A scene explaining the origins of Mothra and the fairies was planned, but deemed too long and dropped from the final draft.
For years it was thought that Rolisica was actually based on the United States. However, it was revealed years later that it was based on both the United States and the Soviet Union. In fact, the name of the nation of Rolisica is a hybrid of Russia and America. The name of the country originally was going to be Roshirica. Also, the Rolisican flag is a hybrid of the American "Stars and Stripes" and the Russian "Hammer and Sickle".
In the American version, Mothra's home's name is changed from Infant Island to Beiru. However, in the American versions of her next three appearances, the island is called Infant Island.

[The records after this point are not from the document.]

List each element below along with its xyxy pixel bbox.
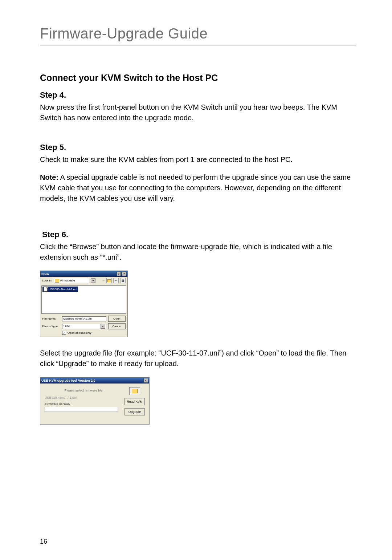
browse-button[interactable]	[129, 387, 140, 395]
chevron-down-icon[interactable]: ▼	[101, 324, 105, 329]
step5-text: Check to make sure the KVM cables from p…	[40, 154, 356, 165]
chevron-down-icon[interactable]: ▼	[91, 278, 95, 283]
filename-field[interactable]: USB080-Atmel-A1.uni	[62, 316, 106, 321]
help-icon[interactable]: ?	[117, 272, 121, 276]
open-dialog-title: Open	[41, 272, 49, 276]
views-icon[interactable]: ▦	[120, 278, 126, 283]
close-icon[interactable]: ×	[143, 378, 148, 383]
up-folder-icon[interactable]	[106, 278, 112, 283]
window-buttons: ? ×	[116, 272, 126, 276]
tool-prompt: Please select firmware file.	[55, 389, 113, 392]
note-label: Note:	[40, 173, 58, 181]
step6-heading: Step 6.	[42, 230, 356, 239]
step6-text1: Click the “Browse” button and locate the…	[40, 242, 356, 263]
document-page: Firmware-Upgrade Guide Connect your KVM …	[0, 0, 392, 560]
tool-titlebar: USB KVM upgrade tool Version 2.0 ×	[40, 377, 149, 384]
tool-title: USB KVM upgrade tool Version 2.0	[41, 379, 95, 382]
close-icon[interactable]: ×	[122, 272, 126, 276]
filetype-label: Files of type:	[42, 325, 60, 328]
note-text: A special upgrade cable is not needed to…	[40, 173, 351, 202]
page-number: 16	[40, 538, 47, 545]
firmware-version-field[interactable]	[45, 407, 118, 412]
lookin-label: Look in:	[42, 279, 52, 282]
selected-file[interactable]: USB080-Atmel-A1.uni	[42, 287, 78, 292]
cancel-button[interactable]: Cancel	[108, 323, 126, 329]
step6-text2: Select the upgrade file (for example: “U…	[40, 348, 356, 369]
open-dialog-titlebar: Open ? ×	[40, 271, 127, 277]
read-kvm-button[interactable]: Read KVM	[124, 398, 145, 405]
open-button[interactable]: Open	[108, 316, 126, 322]
readonly-checkbox[interactable]: ✓	[62, 331, 66, 335]
upgrade-button[interactable]: Upgrade	[124, 408, 145, 415]
folder-icon	[132, 389, 138, 393]
open-dialog-toolbar: Look in: Firmupdate ▼ ← ✳ ▦	[40, 277, 127, 284]
file-list-area[interactable]: USB080-Atmel-A1.uni	[41, 285, 126, 314]
open-dialog-screenshot: Open ? × Look in: Firmupdate ▼ ← ✳ ▦ USB…	[40, 271, 128, 337]
page-title: Firmware-Upgrade Guide	[40, 25, 356, 45]
folder-icon	[55, 279, 59, 283]
step4-heading: Step 4.	[40, 90, 356, 100]
filetype-combo[interactable]: *.UNI ▼	[62, 324, 106, 329]
file-icon	[44, 287, 48, 292]
step5-heading: Step 5.	[40, 143, 356, 152]
step5-note: Note: A special upgrade cable is not nee…	[40, 172, 356, 204]
upgrade-tool-screenshot: USB KVM upgrade tool Version 2.0 × Pleas…	[40, 377, 150, 425]
section-heading: Connect your KVM Switch to the Host PC	[40, 73, 356, 83]
back-icon[interactable]: ←	[102, 279, 105, 282]
new-folder-icon[interactable]: ✳	[113, 278, 119, 283]
step4-text: Now press the first front-panel button o…	[40, 102, 356, 123]
lookin-value: Firmupdate	[60, 279, 75, 282]
filename-label: File name:	[42, 317, 60, 320]
readonly-label: Open as read-only	[68, 331, 91, 334]
lookin-combo[interactable]: Firmupdate	[54, 278, 89, 283]
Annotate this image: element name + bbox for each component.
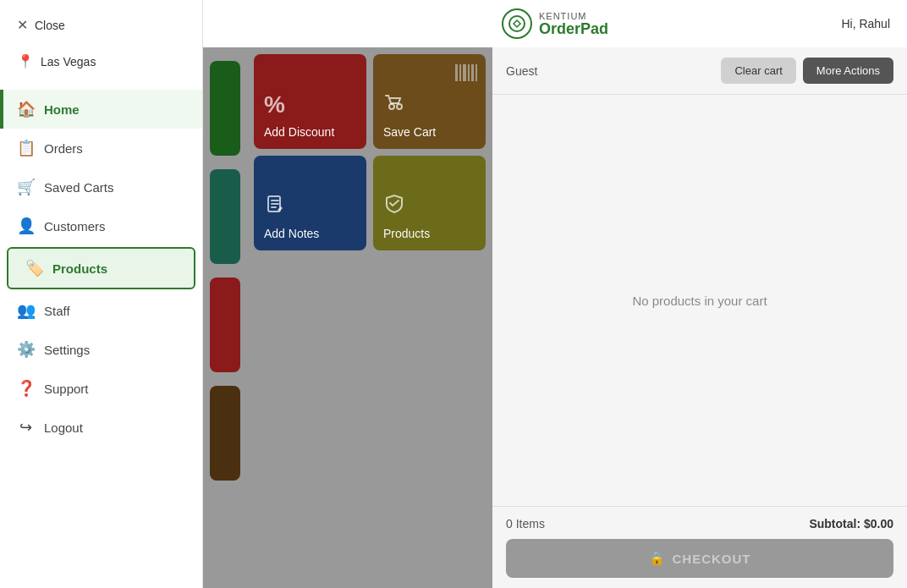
sidebar-item-home-label: Home [44, 102, 80, 117]
action-panel: % Add Discount Save Cart [247, 47, 492, 588]
location-display: 📍 Las Vegas [0, 47, 202, 83]
add-discount-label: Add Discount [264, 125, 356, 139]
sidebar-item-logout-label: Logout [44, 420, 83, 435]
customers-icon: 👤 [17, 217, 34, 235]
svg-rect-1 [455, 64, 458, 81]
logout-icon: ↪ [17, 418, 34, 437]
cart-summary: 0 Items Subtotal: $0.00 [506, 517, 893, 530]
svg-rect-4 [468, 64, 470, 81]
barcode-area [452, 58, 482, 91]
checkout-label: CHECKOUT [673, 552, 751, 566]
svg-rect-2 [459, 64, 461, 81]
add-notes-button[interactable]: Add Notes [254, 156, 366, 250]
sidebar-item-products[interactable]: 🏷️ Products [7, 247, 195, 289]
sidebar-item-support[interactable]: ❓ Support [0, 369, 202, 408]
sidebar-item-saved-carts[interactable]: 🛒 Saved Carts [0, 168, 202, 206]
home-icon: 🏠 [17, 100, 34, 118]
cart-footer: 0 Items Subtotal: $0.00 🔒 CHECKOUT [492, 506, 907, 588]
add-notes-icon [264, 193, 356, 220]
add-discount-button[interactable]: % Add Discount [254, 54, 366, 149]
cart-customer: Guest [506, 64, 537, 78]
content-area: % Add Discount Save Cart [203, 47, 907, 588]
logo-name: OrderPad [539, 21, 608, 36]
sidebar-item-support-label: Support [44, 382, 89, 396]
products-icon: 🏷️ [25, 259, 42, 278]
discount-icon: % [264, 91, 356, 118]
close-button[interactable]: ✕ Close [0, 0, 202, 47]
svg-point-8 [397, 104, 402, 109]
left-partial-panel [203, 47, 247, 588]
save-cart-label: Save Cart [383, 125, 475, 139]
logo-text-container: KENTIUM OrderPad [539, 11, 608, 36]
saved-carts-icon: 🛒 [17, 178, 34, 196]
svg-rect-3 [463, 64, 466, 81]
support-icon: ❓ [17, 379, 34, 398]
main-content: KENTIUM OrderPad Hi, Rahul [203, 0, 907, 588]
sidebar-item-customers-label: Customers [44, 219, 106, 234]
svg-rect-6 [475, 64, 477, 81]
sidebar-item-products-label: Products [52, 261, 107, 276]
close-label: Close [35, 19, 65, 32]
header-logo: KENTIUM OrderPad [502, 8, 608, 39]
products-action-label: Products [383, 227, 475, 240]
sidebar-item-staff[interactable]: 👥 Staff [0, 291, 202, 330]
products-action-icon [383, 193, 475, 220]
sidebar-item-saved-carts-label: Saved Carts [44, 180, 114, 195]
sidebar-item-orders-label: Orders [44, 141, 83, 156]
cart-panel: Guest Clear cart More Actions No product… [492, 47, 907, 588]
user-greeting: Hi, Rahul [841, 17, 890, 30]
sidebar-item-home[interactable]: 🏠 Home [0, 90, 202, 129]
header: KENTIUM OrderPad Hi, Rahul [203, 0, 907, 47]
location-icon: 📍 [17, 53, 34, 69]
svg-point-0 [509, 16, 525, 31]
clear-cart-button[interactable]: Clear cart [721, 58, 795, 84]
close-icon: ✕ [17, 17, 28, 33]
cart-items-count: 0 Items [506, 517, 545, 530]
sidebar-item-settings-label: Settings [44, 343, 90, 357]
checkout-button[interactable]: 🔒 CHECKOUT [506, 539, 893, 578]
sidebar-item-settings[interactable]: ⚙️ Settings [0, 330, 202, 369]
svg-point-7 [389, 104, 394, 109]
products-button[interactable]: Products [373, 156, 486, 250]
cart-header: Guest Clear cart More Actions [492, 47, 907, 95]
sidebar-item-logout[interactable]: ↪ Logout [0, 408, 202, 447]
save-cart-icon [383, 91, 475, 118]
add-notes-label: Add Notes [264, 227, 356, 240]
sidebar-nav: 🏠 Home 📋 Orders 🛒 Saved Carts 👤 Customer… [0, 83, 202, 588]
sidebar: ✕ Close 📍 Las Vegas 🏠 Home 📋 Orders 🛒 Sa… [0, 0, 203, 588]
logo-icon [502, 8, 532, 39]
cart-subtotal: Subtotal: $0.00 [809, 517, 893, 530]
lock-icon: 🔒 [649, 551, 666, 566]
svg-rect-5 [471, 64, 474, 81]
sidebar-item-customers[interactable]: 👤 Customers [0, 206, 202, 245]
staff-icon: 👥 [17, 301, 34, 320]
sidebar-item-orders[interactable]: 📋 Orders [0, 129, 202, 168]
more-actions-button[interactable]: More Actions [803, 58, 893, 84]
location-label: Las Vegas [41, 55, 96, 69]
cart-actions: Clear cart More Actions [721, 58, 893, 84]
sidebar-item-staff-label: Staff [44, 304, 70, 318]
orders-icon: 📋 [17, 139, 34, 157]
cart-empty-message: No products in your cart [492, 95, 907, 506]
settings-icon: ⚙️ [17, 340, 34, 359]
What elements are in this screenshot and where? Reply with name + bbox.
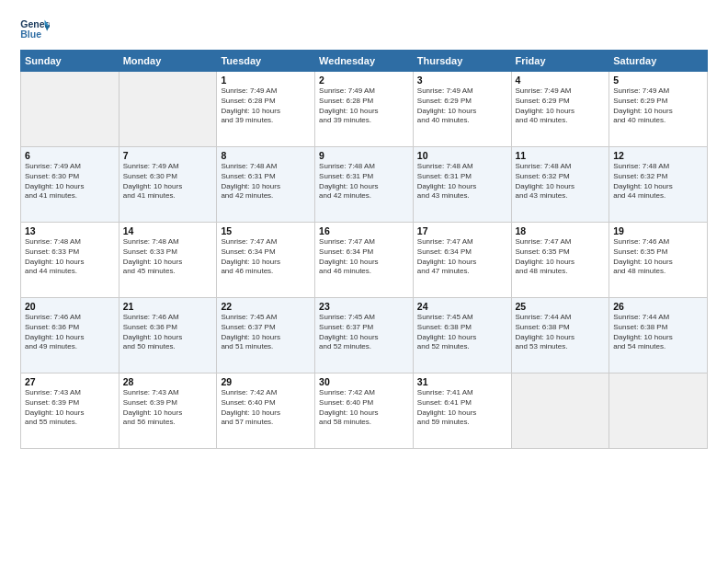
weekday-header-friday: Friday: [511, 51, 609, 72]
day-number: 31: [417, 376, 507, 387]
day-info: Sunrise: 7:43 AM Sunset: 6:39 PM Dayligh…: [25, 388, 115, 428]
week-row-1: 1Sunrise: 7:49 AM Sunset: 6:28 PM Daylig…: [21, 72, 708, 147]
day-info: Sunrise: 7:49 AM Sunset: 6:28 PM Dayligh…: [221, 86, 311, 126]
calendar-cell: 16Sunrise: 7:47 AM Sunset: 6:34 PM Dayli…: [315, 223, 414, 298]
calendar-cell: 23Sunrise: 7:45 AM Sunset: 6:37 PM Dayli…: [315, 298, 414, 373]
day-info: Sunrise: 7:45 AM Sunset: 6:37 PM Dayligh…: [221, 313, 311, 352]
calendar-cell: 20Sunrise: 7:46 AM Sunset: 6:36 PM Dayli…: [21, 298, 119, 373]
day-info: Sunrise: 7:49 AM Sunset: 6:28 PM Dayligh…: [319, 86, 409, 126]
day-number: 2: [319, 75, 409, 86]
day-info: Sunrise: 7:46 AM Sunset: 6:36 PM Dayligh…: [25, 313, 115, 352]
calendar-cell: 18Sunrise: 7:47 AM Sunset: 6:35 PM Dayli…: [511, 223, 609, 298]
day-number: 4: [516, 75, 606, 86]
day-info: Sunrise: 7:46 AM Sunset: 6:36 PM Dayligh…: [123, 313, 213, 352]
header: General Blue: [20, 17, 708, 42]
day-number: 6: [25, 150, 115, 161]
calendar: SundayMondayTuesdayWednesdayThursdayFrid…: [20, 50, 708, 449]
calendar-cell: 29Sunrise: 7:42 AM Sunset: 6:40 PM Dayli…: [217, 373, 315, 449]
calendar-cell: 12Sunrise: 7:48 AM Sunset: 6:32 PM Dayli…: [609, 147, 708, 223]
calendar-cell: 26Sunrise: 7:44 AM Sunset: 6:38 PM Dayli…: [609, 298, 708, 373]
day-info: Sunrise: 7:42 AM Sunset: 6:40 PM Dayligh…: [221, 388, 311, 428]
day-info: Sunrise: 7:47 AM Sunset: 6:34 PM Dayligh…: [221, 237, 311, 277]
day-number: 29: [221, 376, 311, 387]
day-info: Sunrise: 7:47 AM Sunset: 6:34 PM Dayligh…: [417, 237, 507, 277]
calendar-cell: 9Sunrise: 7:48 AM Sunset: 6:31 PM Daylig…: [315, 147, 414, 223]
day-info: Sunrise: 7:45 AM Sunset: 6:38 PM Dayligh…: [417, 313, 507, 352]
week-row-4: 20Sunrise: 7:46 AM Sunset: 6:36 PM Dayli…: [21, 298, 708, 373]
logo-icon: General Blue: [20, 17, 50, 42]
weekday-header-monday: Monday: [119, 51, 217, 72]
weekday-header-sunday: Sunday: [21, 51, 119, 72]
calendar-cell: 15Sunrise: 7:47 AM Sunset: 6:34 PM Dayli…: [217, 223, 315, 298]
day-number: 26: [613, 301, 703, 312]
day-info: Sunrise: 7:47 AM Sunset: 6:34 PM Dayligh…: [319, 237, 409, 277]
calendar-cell: [511, 373, 609, 449]
calendar-cell: 10Sunrise: 7:48 AM Sunset: 6:31 PM Dayli…: [413, 147, 511, 223]
day-info: Sunrise: 7:49 AM Sunset: 6:29 PM Dayligh…: [516, 86, 606, 126]
calendar-cell: 24Sunrise: 7:45 AM Sunset: 6:38 PM Dayli…: [413, 298, 511, 373]
day-info: Sunrise: 7:46 AM Sunset: 6:35 PM Dayligh…: [613, 237, 703, 277]
day-number: 16: [319, 225, 409, 236]
day-info: Sunrise: 7:47 AM Sunset: 6:35 PM Dayligh…: [516, 237, 606, 277]
day-number: 22: [221, 301, 311, 312]
calendar-cell: 22Sunrise: 7:45 AM Sunset: 6:37 PM Dayli…: [217, 298, 315, 373]
day-number: 7: [123, 150, 213, 161]
weekday-header-saturday: Saturday: [609, 51, 708, 72]
day-info: Sunrise: 7:49 AM Sunset: 6:29 PM Dayligh…: [417, 86, 507, 126]
day-info: Sunrise: 7:48 AM Sunset: 6:32 PM Dayligh…: [613, 162, 703, 201]
day-number: 19: [613, 225, 703, 236]
weekday-header-thursday: Thursday: [413, 51, 511, 72]
day-info: Sunrise: 7:48 AM Sunset: 6:33 PM Dayligh…: [25, 237, 115, 277]
day-number: 10: [417, 150, 507, 161]
calendar-cell: 7Sunrise: 7:49 AM Sunset: 6:30 PM Daylig…: [119, 147, 217, 223]
calendar-cell: 27Sunrise: 7:43 AM Sunset: 6:39 PM Dayli…: [21, 373, 119, 449]
day-number: 15: [221, 225, 311, 236]
weekday-header-tuesday: Tuesday: [217, 51, 315, 72]
calendar-cell: 5Sunrise: 7:49 AM Sunset: 6:29 PM Daylig…: [609, 72, 708, 147]
day-info: Sunrise: 7:48 AM Sunset: 6:31 PM Dayligh…: [221, 162, 311, 201]
calendar-cell: 4Sunrise: 7:49 AM Sunset: 6:29 PM Daylig…: [511, 72, 609, 147]
day-number: 30: [319, 376, 409, 387]
weekday-header-row: SundayMondayTuesdayWednesdayThursdayFrid…: [21, 51, 708, 72]
calendar-cell: 17Sunrise: 7:47 AM Sunset: 6:34 PM Dayli…: [413, 223, 511, 298]
day-info: Sunrise: 7:48 AM Sunset: 6:32 PM Dayligh…: [516, 162, 606, 201]
calendar-cell: 13Sunrise: 7:48 AM Sunset: 6:33 PM Dayli…: [21, 223, 119, 298]
day-number: 11: [516, 150, 606, 161]
calendar-cell: [609, 373, 708, 449]
day-number: 9: [319, 150, 409, 161]
calendar-cell: 1Sunrise: 7:49 AM Sunset: 6:28 PM Daylig…: [217, 72, 315, 147]
calendar-cell: 6Sunrise: 7:49 AM Sunset: 6:30 PM Daylig…: [21, 147, 119, 223]
day-info: Sunrise: 7:48 AM Sunset: 6:33 PM Dayligh…: [123, 237, 213, 277]
calendar-cell: 28Sunrise: 7:43 AM Sunset: 6:39 PM Dayli…: [119, 373, 217, 449]
day-info: Sunrise: 7:49 AM Sunset: 6:30 PM Dayligh…: [123, 162, 213, 201]
day-info: Sunrise: 7:49 AM Sunset: 6:30 PM Dayligh…: [25, 162, 115, 201]
day-number: 13: [25, 225, 115, 236]
day-info: Sunrise: 7:45 AM Sunset: 6:37 PM Dayligh…: [319, 313, 409, 352]
day-number: 17: [417, 225, 507, 236]
logo: General Blue: [20, 17, 51, 42]
day-number: 12: [613, 150, 703, 161]
day-number: 8: [221, 150, 311, 161]
calendar-cell: 31Sunrise: 7:41 AM Sunset: 6:41 PM Dayli…: [413, 373, 511, 449]
day-info: Sunrise: 7:41 AM Sunset: 6:41 PM Dayligh…: [417, 388, 507, 428]
day-number: 5: [613, 75, 703, 86]
week-row-3: 13Sunrise: 7:48 AM Sunset: 6:33 PM Dayli…: [21, 223, 708, 298]
calendar-cell: 2Sunrise: 7:49 AM Sunset: 6:28 PM Daylig…: [315, 72, 414, 147]
day-info: Sunrise: 7:49 AM Sunset: 6:29 PM Dayligh…: [613, 86, 703, 126]
weekday-header-wednesday: Wednesday: [315, 51, 414, 72]
calendar-cell: 8Sunrise: 7:48 AM Sunset: 6:31 PM Daylig…: [217, 147, 315, 223]
calendar-cell: [21, 72, 119, 147]
day-number: 18: [516, 225, 606, 236]
day-number: 25: [516, 301, 606, 312]
calendar-cell: 19Sunrise: 7:46 AM Sunset: 6:35 PM Dayli…: [609, 223, 708, 298]
day-number: 14: [123, 225, 213, 236]
calendar-cell: 25Sunrise: 7:44 AM Sunset: 6:38 PM Dayli…: [511, 298, 609, 373]
day-number: 21: [123, 301, 213, 312]
day-number: 1: [221, 75, 311, 86]
day-number: 23: [319, 301, 409, 312]
week-row-2: 6Sunrise: 7:49 AM Sunset: 6:30 PM Daylig…: [21, 147, 708, 223]
day-info: Sunrise: 7:44 AM Sunset: 6:38 PM Dayligh…: [516, 313, 606, 352]
day-number: 3: [417, 75, 507, 86]
calendar-cell: 14Sunrise: 7:48 AM Sunset: 6:33 PM Dayli…: [119, 223, 217, 298]
calendar-cell: 11Sunrise: 7:48 AM Sunset: 6:32 PM Dayli…: [511, 147, 609, 223]
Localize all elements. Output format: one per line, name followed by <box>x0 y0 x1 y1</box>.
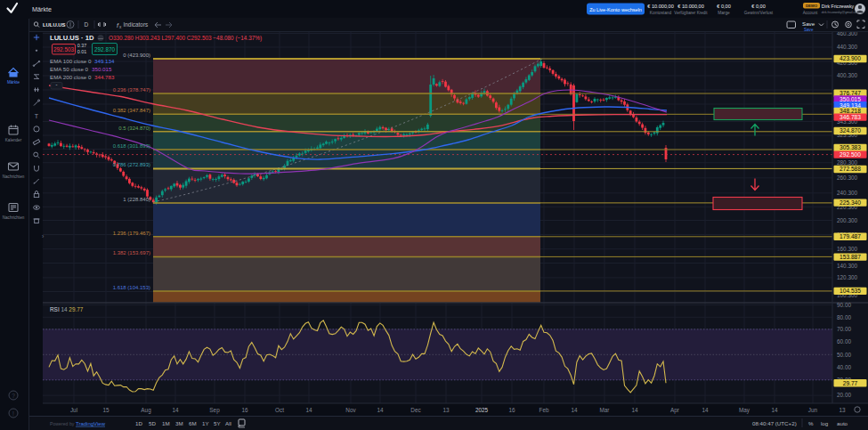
svg-text:29.77: 29.77 <box>843 380 858 386</box>
svg-text:104.535: 104.535 <box>840 288 861 294</box>
svg-text:344.783: 344.783 <box>94 74 115 80</box>
svg-text:Oct: Oct <box>275 407 284 413</box>
svg-text:16: 16 <box>508 407 515 413</box>
svg-text:All: All <box>225 420 231 426</box>
svg-text:%: % <box>808 420 814 426</box>
svg-text:Nachrichten: Nachrichten <box>3 174 25 179</box>
svg-text:log: log <box>821 420 829 426</box>
svg-text:Jul: Jul <box>70 407 77 413</box>
svg-text:1.618 (104.153): 1.618 (104.153) <box>113 285 150 290</box>
svg-text:EMA 200 close 0: EMA 200 close 0 <box>50 74 92 80</box>
svg-text:272.588: 272.588 <box>840 166 861 172</box>
svg-text:305.383: 305.383 <box>840 144 861 150</box>
svg-text:160.300: 160.300 <box>837 246 858 252</box>
svg-text:!: ! <box>12 410 14 417</box>
svg-text:16: 16 <box>241 407 248 413</box>
svg-text:Kalender: Kalender <box>5 138 22 142</box>
svg-text:1M: 1M <box>162 420 170 426</box>
svg-text:60.00: 60.00 <box>837 338 851 345</box>
svg-text:14: 14 <box>305 407 312 413</box>
svg-text:ˆ: ˆ <box>56 84 58 89</box>
svg-text:14: 14 <box>771 407 778 413</box>
svg-text:5D: 5D <box>149 420 156 426</box>
svg-text:120.300: 120.300 <box>837 274 858 280</box>
svg-text:€ 0,00: € 0,00 <box>751 4 766 9</box>
svg-text:May: May <box>739 407 750 414</box>
svg-text:0 (423.900): 0 (423.900) <box>123 53 150 58</box>
svg-text:EMA 50 close 0: EMA 50 close 0 <box>50 66 89 72</box>
svg-text:3M: 3M <box>175 420 183 426</box>
svg-text:Dec: Dec <box>410 407 421 413</box>
svg-text:40.00: 40.00 <box>837 364 851 370</box>
svg-text:140.300: 140.300 <box>837 263 858 269</box>
svg-text:0.37: 0.37 <box>77 43 87 48</box>
svg-text:349.134: 349.134 <box>94 58 115 64</box>
svg-text:›: › <box>42 233 45 239</box>
svg-text:RSI 14 29.77: RSI 14 29.77 <box>50 306 84 312</box>
svg-text:0.618 (301.893): 0.618 (301.893) <box>113 143 150 149</box>
svg-text:292.500: 292.500 <box>840 151 861 158</box>
svg-text:50.00: 50.00 <box>837 352 851 358</box>
svg-text:EMA 100 close 0: EMA 100 close 0 <box>50 58 92 64</box>
svg-text:292.503: 292.503 <box>53 46 75 53</box>
svg-text:1 (228.840): 1 (228.840) <box>123 197 150 202</box>
svg-text:dirk.friczewsky@gmail.com: dirk.friczewsky@gmail.com <box>822 11 859 14</box>
svg-text:70.00: 70.00 <box>837 326 851 332</box>
svg-text:—: — <box>98 36 103 41</box>
svg-text:0.786 (272.893): 0.786 (272.893) <box>113 162 150 167</box>
svg-text:Mar: Mar <box>599 407 610 413</box>
svg-text:240.300: 240.300 <box>837 190 858 196</box>
svg-text:Aug: Aug <box>141 407 151 414</box>
svg-text:Nachrichten: Nachrichten <box>3 215 25 220</box>
svg-text:400.300: 400.300 <box>837 72 858 78</box>
svg-text:Save: Save <box>802 20 815 27</box>
svg-text:Apr: Apr <box>670 407 680 414</box>
svg-text:Gewinn/Verlust: Gewinn/Verlust <box>744 11 774 15</box>
svg-text:Nov: Nov <box>345 407 356 413</box>
svg-text:€ 10.000,00: € 10.000,00 <box>647 4 674 9</box>
svg-text:auto: auto <box>837 420 848 426</box>
svg-text:Märkte: Märkte <box>32 5 52 13</box>
svg-text:1Y: 1Y <box>202 420 209 426</box>
svg-text:1.236 (179.467): 1.236 (179.467) <box>113 231 150 236</box>
svg-text:200.300: 200.300 <box>837 217 858 223</box>
svg-text:Jun: Jun <box>808 407 818 413</box>
svg-text:D: D <box>85 21 89 28</box>
svg-text:Kontostand: Kontostand <box>650 11 672 15</box>
svg-text:440.300: 440.300 <box>837 44 858 50</box>
svg-text:13: 13 <box>839 407 846 413</box>
svg-text:20.00: 20.00 <box>837 392 851 398</box>
svg-text:153.887: 153.887 <box>840 254 861 260</box>
svg-text:Account: Account <box>803 11 818 15</box>
svg-text:324.870: 324.870 <box>840 127 861 134</box>
svg-text:Marge: Marge <box>718 11 730 15</box>
svg-text:14: 14 <box>571 407 578 413</box>
svg-text:13: 13 <box>442 407 450 413</box>
svg-text:292.870: 292.870 <box>94 46 116 53</box>
svg-text:€ 10.000,00: € 10.000,00 <box>677 4 704 9</box>
svg-text:260.300: 260.300 <box>837 174 858 181</box>
svg-text:0.236 (378.747): 0.236 (378.747) <box>113 87 150 93</box>
svg-text:14: 14 <box>631 407 638 413</box>
svg-text:90.00: 90.00 <box>837 302 851 308</box>
svg-text:O330.280 H303.243 L297.400 C29: O330.280 H303.243 L297.400 C292.503 −48.… <box>109 35 262 42</box>
svg-text:14: 14 <box>377 407 384 413</box>
svg-text:14: 14 <box>172 407 179 413</box>
svg-text:Verfügbarer Kredit: Verfügbarer Kredit <box>674 11 708 15</box>
svg-text:Dirk Friczewsky: Dirk Friczewsky <box>822 4 855 9</box>
svg-text:LULU.US: LULU.US <box>43 22 66 28</box>
svg-text:1D: 1D <box>135 420 142 426</box>
svg-text:Powered by: Powered by <box>50 421 75 426</box>
svg-text:DEMO: DEMO <box>806 4 818 8</box>
svg-text:?: ? <box>12 393 15 399</box>
svg-text:350.015: 350.015 <box>92 66 112 72</box>
svg-text:5Y: 5Y <box>214 420 221 426</box>
svg-text:Sep: Sep <box>209 407 220 414</box>
svg-text:2025: 2025 <box>475 407 489 413</box>
svg-text:LULU.US · 1D: LULU.US · 1D <box>50 34 94 42</box>
svg-text:80.00: 80.00 <box>837 314 851 320</box>
svg-text:08:40:47 (UTC+2): 08:40:47 (UTC+2) <box>752 420 797 426</box>
svg-text:Indicators: Indicators <box>124 21 149 28</box>
svg-text:6M: 6M <box>189 420 197 426</box>
svg-text:14: 14 <box>702 407 709 413</box>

Jerry Itô and Robert Dunham both spoke their lines in both English as well as Japanese.
This movie is thought to have popularized the notion of presenting giant monsters in Japanese movies as their own individual, identifiable characters, rather than menaces who are meant to be defeated. Tellingly, Mothra is presented as more of a hero than an evil or mindless beast. This change in characterization would carry over to other famous giant monster characters, most notably Godzilla, as they would become similar to the early Western monster movie characters made popular in the Universal horror films (Dracula, Frankenstein's monster, the Wolfman, etc.) rather than the bestial and often interchangeable, generic Western notion of giant monsters.
This was the only debut film featuring one of Toho's "Big Four" monsters (Godzilla, Rodan, Mothra and King Ghidorah) that Akira Ifukube did not compose the music for.
Jerry Itô's slow stilted delivery of his Japanese dialog fit his character as a foreigner speaking Japanese. This was not an intentional part of his performance. At the time this was made, Jerry Ito had been studying the Japanese language for over six months and was not completely fluent.
Hiroshi Koizumi would later return as Professor Shin'ichi Chûjô many years later in Gojira tai Mosura tai Mekagojira: Tôkyô S.O.S. (2003), which also featured Mothra.
Cameo: Kenji Sahara (as the helicopter pilot at the beginning of the film)
This is the first Japanese monster film in which the monster doesn't get "killed" at the end.
A different ending was originally planned where Nelson and his goons kidnap Shinji rather than tie him up. They then head for Rolisica via Nelson's private plane, but the plane crashes in Kyushu and Chujo. Senchiro and the police track them to a cave where Shinji breaks free and takes the case containing the fairies. Shinji then opens the case and the fairies telepathically contact Mothra who flies to where the action was. In a final confrontation with Nelson and his goons, Mothra ends up killing them and flying back to Infant Island with the fairies.